═══ Input for this task

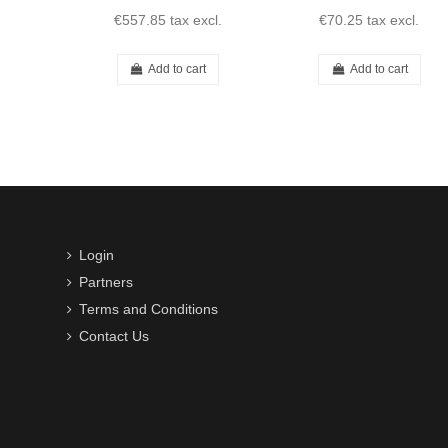
€557.85
tax excl.
€70.25
tax excl.
Add to cart
Add to cart
Login
Partners
Terms and Conditions
Contact Us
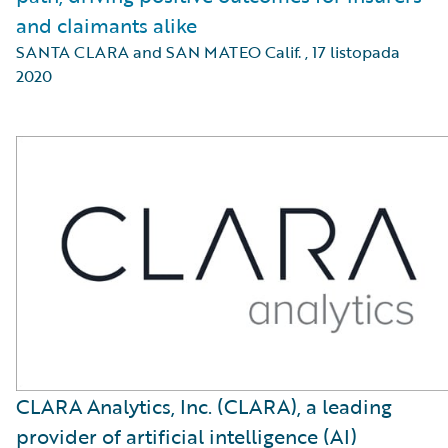
and claimants alike
SANTA CLARA and SAN MATEO Calif.
,
17 listopada
2020
CLARA Analytics, Inc. (CLARA), a leading
provider of artificial intelligence (AI)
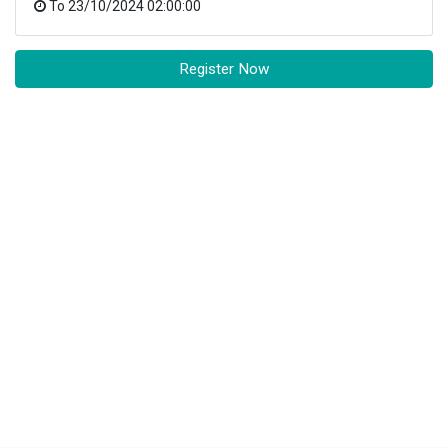
To
23/10/2024 02:00:00
Register Now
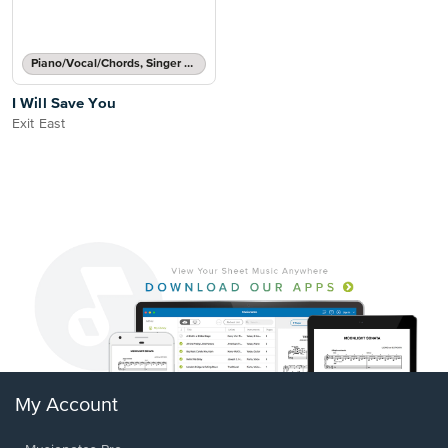
Piano/Vocal/Chords, Singer Pro
I Will Save You
Exit East
My Account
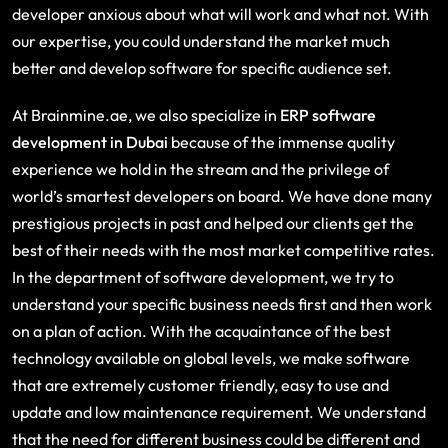
developer anxious about what will work and what not. With
our expertise, you could understand the market much
better and develop software for specific audience set.
At Brainmine.ae, we also specialize in
ERP software
development in Dubai
because of the immense quality
experience we hold in the stream and the privilege of
world’s smartest developers on board. We have done many
prestigious projects in past and helped our clients get the
best of their needs with the most market competitive rates.
In the department of software development, we try to
understand your specific business needs first and then work
on a plan of action. With the acquaintance of the best
technology available on global levels, we make software
that are extremely customer friendly, easy to use and
update and low maintenance requirement. We understand
that the need for different business could be different and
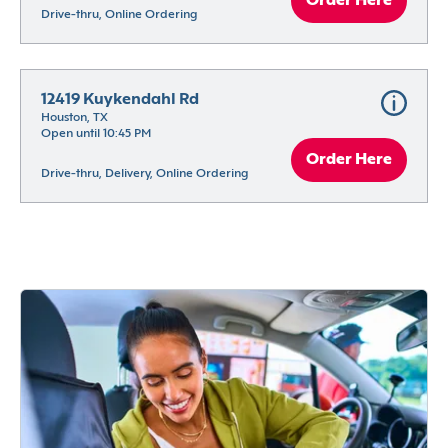
Order Here
Drive-thru, Online Ordering
12419 Kuykendahl Rd
Houston, TX
Open until 10:45 PM
Order Here
Drive-thru, Delivery, Online Ordering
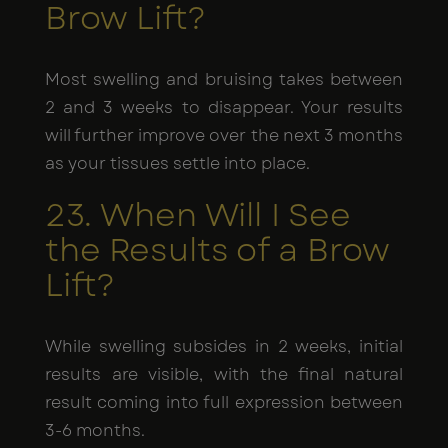
Brow Lift?
Most swelling and bruising takes between
2 and 3 weeks to disappear. Your results
will further improve over the next 3 months
as your tissues settle into place.
23. When Will I See
the Results of a Brow
Lift?
While swelling subsides in 2 weeks, initial
results are visible, with the final natural
result coming into full expression between
3-6 months.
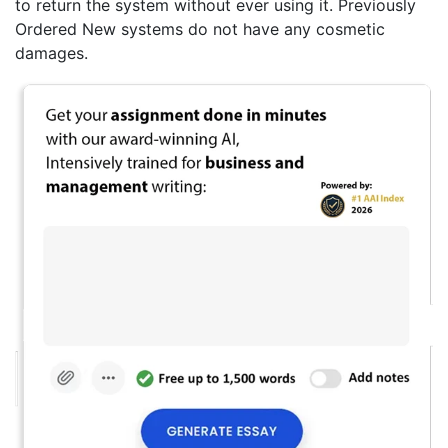
to return the system without ever using it. Previously
Ordered New systems do not have any cosmetic
damages.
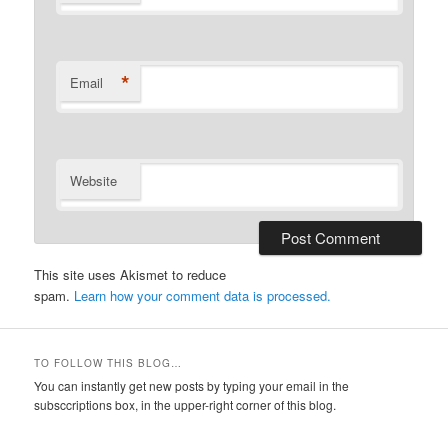
*
Email
Website
This site uses Akismet to reduce
spam.
Learn how your comment data is processed.
TO FOLLOW THIS BLOG…
You can instantly get new posts by typing your email in the
subsccriptions box, in the upper-right corner of this blog.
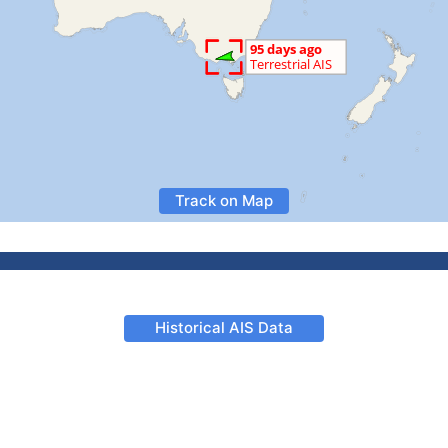
Track on Map
Historical AIS Data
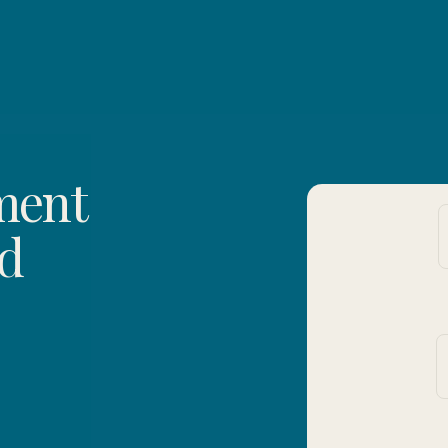
ment
ed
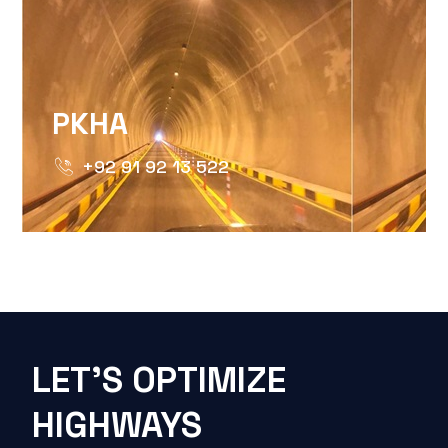
PKHA
+92 91 92 13 522
LET'S OPTIMIZE
HIGHWAYS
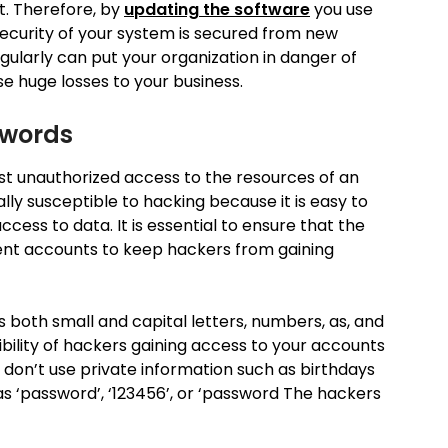
t. Therefore, by
updating the software
you use
security of your system is secured from new
gularly can put your organization in danger of
e huge losses to your business.
swords
st unauthorized access to the resources of an
lly susceptible to hacking because it is easy to
ess to data. It is essential to ensure that the
rent accounts to keep hackers from gaining
 both small and capital letters, numbers, as, and
ibility of hackers gaining access to your accounts
, don’t use private information such as birthdays
 ‘password’, ‘123456’, or ‘password The hackers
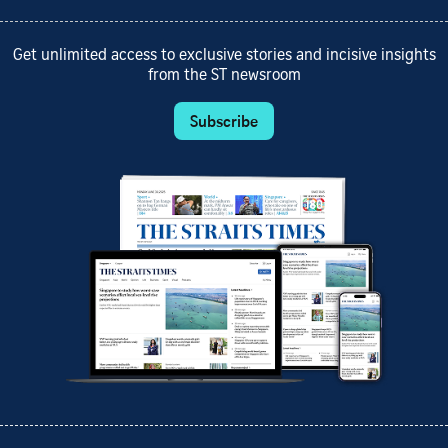
Get unlimited access to exclusive stories and incisive insights
from the ST newsroom
Subscribe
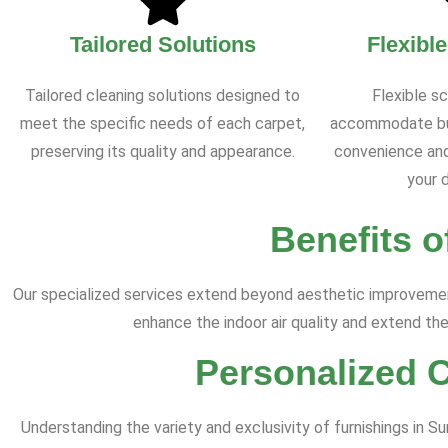
Tailored Solutions
Flexibl
Tailored cleaning solutions designed to
Flexible s
meet the specific needs of each carpet,
accommodate bus
preserving its quality and appearance.
convenience and
your d
Benefits o
Our specialized services extend beyond aesthetic improvement
enhance the indoor air quality and extend the
Personalized 
Understanding the variety and exclusivity of furnishings in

══════

● **Task requirements**
Copy out the preceding entries without a single change, leaving out the pictures.

● **Response**
€557.85
tax excl.
€70.25
tax excl.
Add to cart
Add to cart
Login
Partners
Terms and Conditions
Contact Us
and claimants alike
SANTA CLARA and SAN MATEO Calif.
,
17 listopada
2020
CLARA Analytics, Inc. (CLARA), a leading
provider of artificial intelligence (AI)
To
23/10/2024 02:00:00
Register Now
Piano/Vocal/Chords, Singer Pro
I Will Save You
Exit East
My Account
developer anxious about what will work and what not. With
our expertise, you could understand the market much
better and develop software for specific audience set.
At Brainmine.ae, we also specialize in
ERP software
development in Dubai
because of the immense quality
experience we hold in the stream and the privilege of
world’s smartest developers on board. We have done many
prestigious projects in past and helped our clients get the
best of their needs with the most market competitive rates.
In the department of software development, we try to
understand your specific business needs first and then work
on a plan of action. With the acquaintance of the best
technology available on global levels, we make software
that are extremely customer friendly, easy to use and
update and low maintenance requirement. We understand
that the need for different business could be different and
Order Here
Drive-thru, Online Ordering
12419 Kuykendahl Rd
Houston, TX
Open until 10:45 PM
Order Here
Drive-thru, Delivery, Online Ordering
Brow Lift?
Most swelling and bruising takes between
2 and 3 weeks to disappear. Your results
will further improve over the next 3 months
as your tissues settle into place.
23. When Will I See
the Results of a Brow
Lift?
While swelling subsides in 2 weeks, initial
results are visible, with the final natural
result coming into full expression between
3-6 months.
to return the system without ever using it. Previously
Ordered New systems do not have any cosmetic
damages.
*
Email
Website
This site uses Akismet to reduce
spam.
Learn how your comment data is processed.
TO FOLLOW THIS BLOG…
You can instantly get new posts by typing your email in the
subsccriptions box, in the upper-right corner of this blog.
Track on Map
Historical AIS Data
ment
ed
PKHA
+92 91 92 13 522
LET'S OPTIMIZE
HIGHWAYS
t. Therefore, by
updating the software
you use
security of your system is secured from new
gularly can put your organization in danger of
e huge losses to your business.
swords
st unauthorized access to the resources of an
lly susceptible to hacking because it is easy to
ess to data. It is essential to ensure that the
rent accounts to keep hackers from gaining
 both small and capital letters, numbers, as, and
ibility of hackers gaining access to your accounts
, don’t use private information such as birthdays
 ‘password’, ‘123456’, or ‘password The hackers
Get unlimited access to exclusive stories and incisive insights
from the ST newsroom
Subscribe
Tailored Solutions
Flexibl
Tailored cleaning solutions designed to
Flexible s
meet the specific needs of each carpet,
accommodate bus
preserving its quality and appearance.
convenience and
your d
Benefits o
Our specialized services extend beyond aesthetic improvement
enhance the indoor air quality and extend the
Personalized 
Understanding the variety and exclusivity of furnishings in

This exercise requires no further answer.